Nonlinear Spatial Filtering For Multichannel Speech Enhancement In Inhomogeneous Noise Fields
Kristina Tesch, Timo Gerkmann
-
SPS
IEEE Members: $11.00
Non-members: $15.00Length: 13:48
A common processing pipeline for multichannel speech enhancement is to combine a linear spatial filter with a single-channel postfilter. In fact, it can be shown that such a combination is optimal in the minimum mean square error (MMSE) sense if the noise follows a multivariate Gaussian distribution.
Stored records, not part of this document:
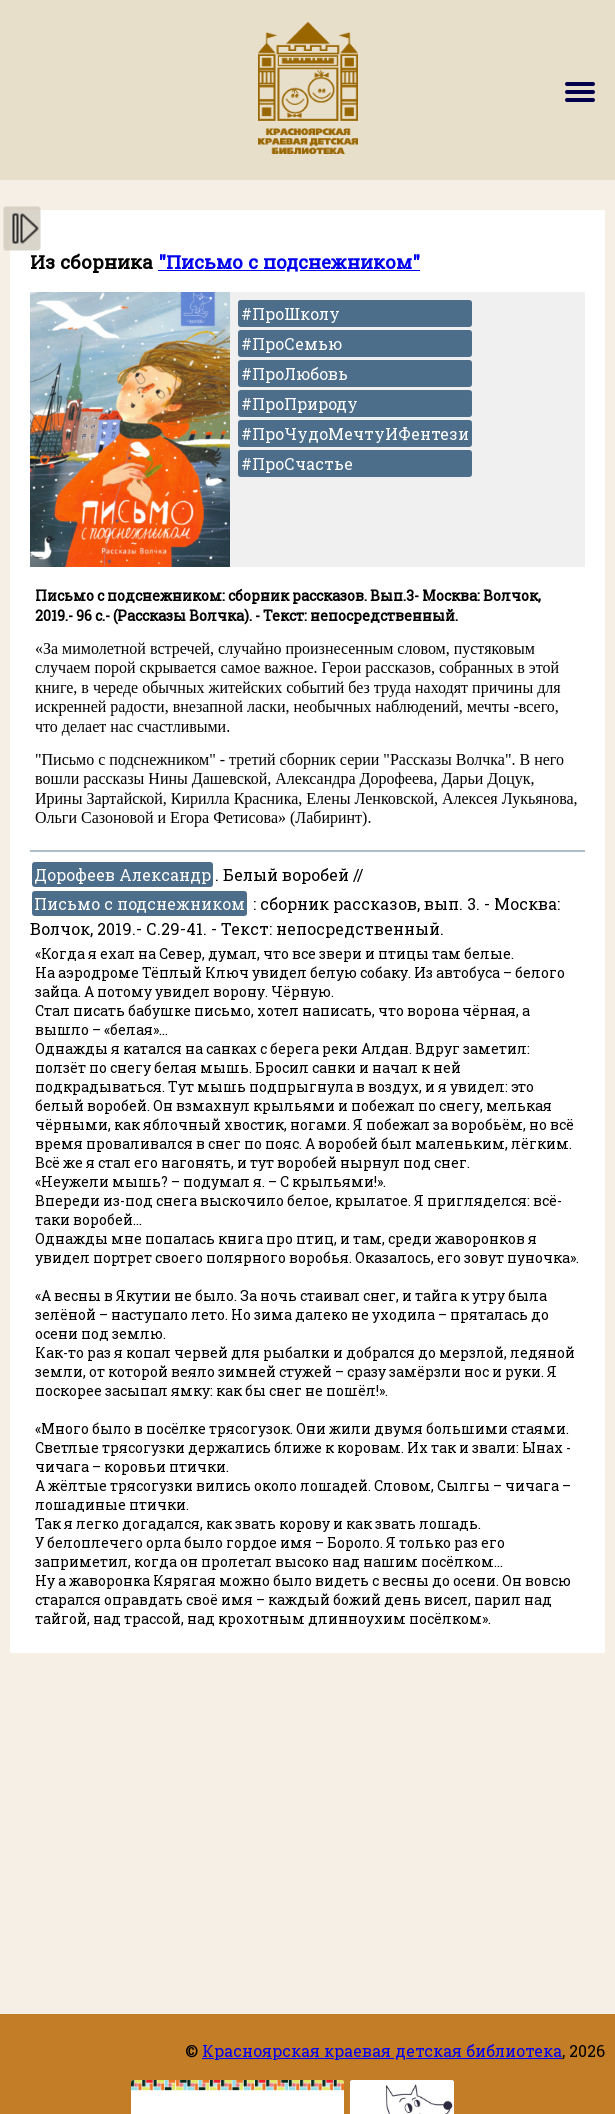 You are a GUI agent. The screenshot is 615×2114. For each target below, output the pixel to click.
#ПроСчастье (297, 463)
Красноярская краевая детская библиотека (382, 2050)
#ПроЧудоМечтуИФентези (355, 433)
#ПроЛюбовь (294, 373)
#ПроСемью (291, 343)
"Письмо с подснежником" (289, 261)
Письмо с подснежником (139, 903)
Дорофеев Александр (122, 874)
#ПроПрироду (299, 403)
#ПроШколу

However, for non-Gaussian noise, this serial concatenation is generally suboptimal and may thus also lead to suboptimal results. For instance, in our previous work, we showed that a joint spatial-spectral nonlinear estimator achieves a performance gain of 2.6 dB segmental signal-to-noise ratio (SNR) improvement for heavy-tailed large-kurtosis multivariate noise compared to the traditional combination of a linear spatial beamformer and a postfilter. In this paper, we show that a joint spatial-spectral nonlinear filter is not only advantageous for noise distributions that are significantly more heavy-tailed than a Gaussian but also for distributions that model inhomogeneous noise fields while having rather low kurtosis. In experiments with artificially created noise we measure a gain of 1 dB for inhomogenous noise with low kurtosis and up to 2 dB for inhomogeneous noise fields with moderate kurtosis.